Pennsylvania Secretary of Environmental Resources
- In office 1979–1981
- Governor: Dick Thornburgh
- Preceded by: Maurice K. Goddard
- Succeeded by: Peter Duncan

Chairman of the Republican State Committee of Pennsylvania
- In office 1970–1974
- Preceded by: John C. Jordan
- Succeeded by: Richard Frame

Pennsylvania Secretary of Labor and Industry
- In office 1969–1970
- Governor: Raymond P. Shafer
- Preceded by: John K. Tabor
- Succeeded by: Theodore R. Robb

Pennsylvania Secretary of Commerce
- In office 1967–1969
- Governor: Raymond P. Shafer
- Preceded by: John K. Tabor
- Succeeded by: Robert Mumma

Personal details
- Born: December 31, 1927 Sharon, Pennsylvania
- Died: May 7, 2008 (aged 80) Hampden Township, Pennsylvania
- Party: Republican
- Alma mater: Westminster College

= Clifford L. Jones =

American politician (1927–2008)

Clifford L. Jones (December 31, 1927 – May 7, 2008) was an American politician and Republican State Committee of Pennsylvania chairman. During his career he worked as secretary of commerce, labor and industry and environmental resources, and also chaired the Pennsylvania Public Utility Commission.

==Early life==
A native of Sharon, Pennsylvania, Jones graduated from Westminster College and served in the United States Army from 1946 to 1947. In 1951, he became an executive for the Boy Scouts of America council in Lawrence County, Pennsylvania. From 1953 to 1957, he was executive manager of the Dover, Ohio chamber of commerce. In 1957, he moved to Hazleton, Pennsylvania and became director of the city's chamber of commerce and the Hazleton Industrial Development Corporation.

==Government service==
In 1963, Jones was appointed Pennsylvania's deputy secretary of commerce. He also served as executive director of the Pennsylvania Industrial Development Authority and worked on issues related to the closure of Olmstead Air Force Base and the U.S. Steel plant in Donora, Pennsylvania. In December 1962, it was announced that Jones would serve as secretary of commerce in the administration of Governor-elect Raymond P. Shafer. In 1969, he was transferred to the position of secretary of labor and industry.

==Party chairmanship==
Jones resigned on June 8, 1970, to chair the Broderick–Scalera campaign in that year's gubernatorial election. Broderick also backed Jones for the position of Pennsylvania Republican Party chairman after John C. Jordan resigned to take a position in the Nixon administration. Jones was elected without opposition on June 9, 1970. Jones resigned in 1974 to allow the state committee and the party's gubernatorial nominee to select new leadership well ahead of that year's elections. After stepping down, Jones headed Pennsylvanians for Effective Government, a business-oriented lobbying group.

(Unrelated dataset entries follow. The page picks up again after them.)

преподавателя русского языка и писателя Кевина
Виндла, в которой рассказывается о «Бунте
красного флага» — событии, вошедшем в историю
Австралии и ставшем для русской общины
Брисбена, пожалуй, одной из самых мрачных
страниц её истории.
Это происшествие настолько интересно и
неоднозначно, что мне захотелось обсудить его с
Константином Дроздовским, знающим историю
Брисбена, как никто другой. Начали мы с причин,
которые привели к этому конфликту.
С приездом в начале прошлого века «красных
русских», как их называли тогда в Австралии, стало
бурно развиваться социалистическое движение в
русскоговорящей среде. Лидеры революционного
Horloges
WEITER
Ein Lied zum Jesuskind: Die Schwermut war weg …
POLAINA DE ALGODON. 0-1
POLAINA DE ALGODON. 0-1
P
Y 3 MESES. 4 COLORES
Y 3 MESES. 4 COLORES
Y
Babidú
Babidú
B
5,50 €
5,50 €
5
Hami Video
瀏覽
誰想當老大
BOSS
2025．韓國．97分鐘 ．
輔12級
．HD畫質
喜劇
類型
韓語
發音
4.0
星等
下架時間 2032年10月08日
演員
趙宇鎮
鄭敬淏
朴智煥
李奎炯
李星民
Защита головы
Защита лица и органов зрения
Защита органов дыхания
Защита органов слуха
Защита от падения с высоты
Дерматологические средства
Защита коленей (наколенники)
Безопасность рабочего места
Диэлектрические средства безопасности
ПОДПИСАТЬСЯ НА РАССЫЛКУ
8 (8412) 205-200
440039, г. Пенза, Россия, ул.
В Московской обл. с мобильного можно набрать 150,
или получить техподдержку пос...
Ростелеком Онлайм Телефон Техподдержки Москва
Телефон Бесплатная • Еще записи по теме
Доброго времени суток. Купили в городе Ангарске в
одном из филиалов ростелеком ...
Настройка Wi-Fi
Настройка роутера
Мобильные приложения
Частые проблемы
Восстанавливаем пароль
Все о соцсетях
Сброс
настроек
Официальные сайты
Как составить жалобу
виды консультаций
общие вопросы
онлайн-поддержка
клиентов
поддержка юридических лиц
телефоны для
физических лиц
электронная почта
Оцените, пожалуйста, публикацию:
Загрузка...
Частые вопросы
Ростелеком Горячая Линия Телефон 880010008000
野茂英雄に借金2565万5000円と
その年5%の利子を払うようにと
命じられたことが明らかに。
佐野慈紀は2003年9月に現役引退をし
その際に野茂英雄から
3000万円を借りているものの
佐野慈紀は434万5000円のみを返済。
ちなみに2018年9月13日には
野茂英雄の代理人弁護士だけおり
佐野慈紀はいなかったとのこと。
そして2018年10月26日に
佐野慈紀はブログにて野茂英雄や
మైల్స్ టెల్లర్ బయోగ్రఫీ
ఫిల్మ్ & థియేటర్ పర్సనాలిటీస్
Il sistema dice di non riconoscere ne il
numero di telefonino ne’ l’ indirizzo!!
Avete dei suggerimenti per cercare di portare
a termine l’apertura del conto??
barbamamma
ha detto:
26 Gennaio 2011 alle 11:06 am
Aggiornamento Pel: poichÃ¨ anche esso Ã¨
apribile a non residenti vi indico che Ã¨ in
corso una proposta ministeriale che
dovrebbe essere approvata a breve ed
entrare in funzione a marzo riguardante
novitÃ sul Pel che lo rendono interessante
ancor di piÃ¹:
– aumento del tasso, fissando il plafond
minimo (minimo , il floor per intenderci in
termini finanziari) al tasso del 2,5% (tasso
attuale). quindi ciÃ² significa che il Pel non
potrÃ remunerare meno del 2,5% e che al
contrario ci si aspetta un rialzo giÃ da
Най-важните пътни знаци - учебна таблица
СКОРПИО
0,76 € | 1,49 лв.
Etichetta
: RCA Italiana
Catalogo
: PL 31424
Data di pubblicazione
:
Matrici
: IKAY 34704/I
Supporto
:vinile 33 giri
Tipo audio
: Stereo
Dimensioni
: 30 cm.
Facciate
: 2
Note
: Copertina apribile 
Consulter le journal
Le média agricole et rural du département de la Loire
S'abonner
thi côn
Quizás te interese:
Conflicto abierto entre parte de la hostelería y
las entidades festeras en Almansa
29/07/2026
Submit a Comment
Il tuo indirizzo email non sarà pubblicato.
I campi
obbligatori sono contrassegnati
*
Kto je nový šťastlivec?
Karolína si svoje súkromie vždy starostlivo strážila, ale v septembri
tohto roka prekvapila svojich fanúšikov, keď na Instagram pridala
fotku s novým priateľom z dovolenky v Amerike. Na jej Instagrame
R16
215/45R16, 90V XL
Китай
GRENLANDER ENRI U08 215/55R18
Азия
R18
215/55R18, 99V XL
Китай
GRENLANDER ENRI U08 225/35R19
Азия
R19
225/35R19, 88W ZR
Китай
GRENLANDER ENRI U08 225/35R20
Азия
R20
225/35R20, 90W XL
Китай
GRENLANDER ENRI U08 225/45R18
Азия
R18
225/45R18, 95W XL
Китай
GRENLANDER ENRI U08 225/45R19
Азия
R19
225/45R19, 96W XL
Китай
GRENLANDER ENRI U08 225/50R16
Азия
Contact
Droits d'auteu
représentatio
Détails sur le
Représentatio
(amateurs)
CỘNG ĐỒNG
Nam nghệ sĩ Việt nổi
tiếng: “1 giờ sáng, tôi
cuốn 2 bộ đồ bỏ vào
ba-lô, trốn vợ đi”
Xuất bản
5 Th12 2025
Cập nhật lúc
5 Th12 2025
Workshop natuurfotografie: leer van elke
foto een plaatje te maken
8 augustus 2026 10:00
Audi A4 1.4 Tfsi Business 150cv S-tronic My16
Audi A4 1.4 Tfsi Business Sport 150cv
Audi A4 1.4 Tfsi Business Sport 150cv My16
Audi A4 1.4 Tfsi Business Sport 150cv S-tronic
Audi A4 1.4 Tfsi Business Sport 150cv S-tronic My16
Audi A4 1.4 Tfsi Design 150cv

==Return to government service==
In 1979, Jones was appointed secretary of environmental resources by Governor Dick Thornburgh. His appointment was opposed by environmentalists due to his pro-business background. One in office though, Jones was opposed by business interests, especially coal mine operators, for his enforcement of clean air and water laws. In 1981, Jones was appointed to a 10-year term on the public utility commission.

==Later life==
In 1983, Jones resigned from PUC to become president of the Pennsylvania Chamber of Business and Industry, a position he held for nearly a decade. He also served as acting president of the Capital Region Economic Development Corporation and chairman of the Hawk Mountain Sanctuary. He helped found the Whitaker Center for Science and the Arts and the Harrisburg University of Science and Technology. On May 7, 2008, he died of prostate cancer in Hampden Township, Pennsylvania.